Fear and Loathing at the Water Cooler: 5 Ways to Counter the Recession Related Employee Underground of Anxiety, Aggression, and Shame

If you’ve noticed employees behaving oddly these days, it’s probably not your imagination. Two things are happening with the workforce that are undeniable and that demand different strategies and reactions from business leaders at all levels.

Employees are scared. They’re afraid of their companies failing, of losing their jobs, their homes, and everything they’ve worked long and hard for.

In addition to feeling scared, huge numbers are feeling like failures.

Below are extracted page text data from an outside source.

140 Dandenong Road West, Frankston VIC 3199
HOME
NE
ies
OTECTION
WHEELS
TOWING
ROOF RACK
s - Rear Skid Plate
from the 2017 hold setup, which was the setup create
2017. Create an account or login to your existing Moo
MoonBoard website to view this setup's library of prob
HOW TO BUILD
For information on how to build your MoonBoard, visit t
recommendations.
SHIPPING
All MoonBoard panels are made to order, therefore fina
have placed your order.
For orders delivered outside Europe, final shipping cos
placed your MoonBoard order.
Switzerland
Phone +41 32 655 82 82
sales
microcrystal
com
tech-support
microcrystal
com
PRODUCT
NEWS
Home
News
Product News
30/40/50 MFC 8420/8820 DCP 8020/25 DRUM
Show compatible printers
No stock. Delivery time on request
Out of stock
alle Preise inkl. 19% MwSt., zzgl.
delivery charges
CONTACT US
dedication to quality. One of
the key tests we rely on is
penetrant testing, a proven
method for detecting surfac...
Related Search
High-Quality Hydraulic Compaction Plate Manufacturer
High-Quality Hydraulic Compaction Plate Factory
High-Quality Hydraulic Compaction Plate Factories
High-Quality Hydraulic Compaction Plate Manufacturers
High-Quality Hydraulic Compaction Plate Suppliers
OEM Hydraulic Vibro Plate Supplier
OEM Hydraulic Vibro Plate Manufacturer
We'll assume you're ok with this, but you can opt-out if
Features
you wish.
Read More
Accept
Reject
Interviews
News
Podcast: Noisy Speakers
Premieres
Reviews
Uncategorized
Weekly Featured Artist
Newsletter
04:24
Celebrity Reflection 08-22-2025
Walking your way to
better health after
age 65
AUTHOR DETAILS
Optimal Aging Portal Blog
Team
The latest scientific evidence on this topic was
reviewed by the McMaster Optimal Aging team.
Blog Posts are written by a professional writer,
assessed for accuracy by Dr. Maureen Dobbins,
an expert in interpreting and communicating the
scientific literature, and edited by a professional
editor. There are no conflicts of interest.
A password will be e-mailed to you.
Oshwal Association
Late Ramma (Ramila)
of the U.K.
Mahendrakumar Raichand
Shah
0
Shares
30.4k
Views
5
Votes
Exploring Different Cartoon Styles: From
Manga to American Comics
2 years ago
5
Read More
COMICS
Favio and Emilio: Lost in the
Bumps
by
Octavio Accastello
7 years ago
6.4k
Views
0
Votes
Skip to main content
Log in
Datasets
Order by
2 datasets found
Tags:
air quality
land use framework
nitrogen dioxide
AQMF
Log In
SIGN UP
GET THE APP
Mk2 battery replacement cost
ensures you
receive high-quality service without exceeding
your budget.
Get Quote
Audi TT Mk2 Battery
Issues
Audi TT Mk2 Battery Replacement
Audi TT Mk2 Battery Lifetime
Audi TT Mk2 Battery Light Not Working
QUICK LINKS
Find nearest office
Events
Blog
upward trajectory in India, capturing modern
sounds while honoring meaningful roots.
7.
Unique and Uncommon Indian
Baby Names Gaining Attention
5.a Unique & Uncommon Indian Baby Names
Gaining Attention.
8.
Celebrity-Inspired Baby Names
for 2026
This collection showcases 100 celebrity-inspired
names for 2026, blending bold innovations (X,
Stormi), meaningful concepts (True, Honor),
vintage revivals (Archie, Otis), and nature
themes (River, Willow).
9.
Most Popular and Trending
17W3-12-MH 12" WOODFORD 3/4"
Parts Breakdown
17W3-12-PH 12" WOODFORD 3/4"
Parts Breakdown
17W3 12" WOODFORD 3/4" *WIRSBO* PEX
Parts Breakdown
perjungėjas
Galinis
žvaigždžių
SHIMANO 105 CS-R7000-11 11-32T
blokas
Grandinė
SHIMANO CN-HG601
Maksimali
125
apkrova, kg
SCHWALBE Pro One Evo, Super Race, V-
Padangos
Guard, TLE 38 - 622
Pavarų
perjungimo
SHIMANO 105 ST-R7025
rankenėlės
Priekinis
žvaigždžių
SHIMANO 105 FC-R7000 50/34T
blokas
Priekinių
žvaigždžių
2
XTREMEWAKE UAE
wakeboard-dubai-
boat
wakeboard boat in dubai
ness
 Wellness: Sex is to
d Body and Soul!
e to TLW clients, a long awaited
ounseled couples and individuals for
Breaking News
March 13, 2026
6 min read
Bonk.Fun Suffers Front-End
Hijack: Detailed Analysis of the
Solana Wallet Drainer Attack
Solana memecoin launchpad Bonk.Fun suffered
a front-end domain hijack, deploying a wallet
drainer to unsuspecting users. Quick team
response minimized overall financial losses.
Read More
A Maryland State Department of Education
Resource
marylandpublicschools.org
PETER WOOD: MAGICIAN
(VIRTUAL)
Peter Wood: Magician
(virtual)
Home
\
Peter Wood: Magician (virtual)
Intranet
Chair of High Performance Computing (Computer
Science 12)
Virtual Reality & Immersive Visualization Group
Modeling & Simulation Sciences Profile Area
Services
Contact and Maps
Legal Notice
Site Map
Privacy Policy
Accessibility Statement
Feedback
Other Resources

With few exceptions, nobody’s hitting their targets (even after multiple re-settings in a downward direction) and they’re constantly reminded of it in meeting after meeting where they’re confronted with embarrassing numbers or given patronizing and hollow pep talks.

How do we know they’re scared? One of two types of behaviors is sweeping through the workplace. Workers are quietly withdrawing to wherever they can hide out – their offices, break rooms, behind computers – seeking safety from any kind of interaction or inquiry. They’re placating, obsequious, almost painfully polite.

On the other hand, the amount of childish squabbling and pointless conflict has escalated to baffling proportions. In many companies, the culture has all the feel of a middle-school lunchroom instead of a dynamic place of business. Pettiness predominates, rumor-mongering is epidemic, and triangulation is the rule of the day.

You don’t need to be a psychotherapist to figure out what’s going on. Our earliest responses to fear are two-fold. First, we go quiet and hope no one notices us. Second, we lash out and try to hurt others. Both are in the service of trying to stay safe.

So what can we do to counter this unacknowledged underground movement? The following strategies have worked for us and many of our colleagues:

  1. Stop using thinking and brain-storming to talk people out of their feelings. Nobody’s going to think their way through this floundering economy and workers are not going to be logically disabused of their fears or their feelings of failure.
  2. Start openly talking about reality, from the top of the organization, down to the bottom. The economy stinks; it isn’t going to get better soon; it will exact a price from everybody; and it compromises many aspects of our lives. This reduces anxiety and allows people to refocus on productive work.
  3. Start talking (especially with your key people) about what it means to them to be a failure. Does it mean they’re worthless and of no value? Does it wipe out everything one does well? Or does it signify a missed opportunity and a lesson (albeit painful) learned? It is crucial, in this discussion, to get on the table the feelings of having disappointed others and of being disappointed in others. This clears a lot of air.
  4. Encourage and reward people acting in counter-intuitive ways. For example, what we’re seeing, in numerous sales forces, is a plethora of low-risk sales behaviors. Salespeople are doing everything short of pleading and begging and end up completely emotionally disengaged. Their fears of rejection have reached their zenith and they’re desperate and frozen. The only way out of this is to challenge the prospect like never before. Tight money doesn’t move without emotion.
  5. Lastly, focus on the skills of your key leaders and ask them (and yourself) the following question: “Of the skills that have made you successful thus far, which fit the current economic climate, and which do not?” Example: An extremely successful sales manager we have worked with has hit the wall in the last six months (along with the salespeople who work for him). His results have been mediocre and getting worse. A portion of this is clearly the economy; but he is well aware that a big chunk is him. He is very smart, very articulate, very “professional” and an astute tactician and problem solver. All of this has produced great results until now. He is also emotionally distant, hard to read, and deflects any attempt to really engage him, with humor.

    What he has had to develop is a new skill base involving self-disclosure, transparency, and vulnerability. There’s nothing inherently wrong with his historical skill base – it’s simply not enough anymore.

Having been through a number of recessions, what we’ve learned is that good times and high profits not only hide many sins, but also disguise a profound and damaging lack of personal and professional growth. It sometimes takes a challenging economy to show us that 80-90 percent of what has made us successful is also the cap on our future growth.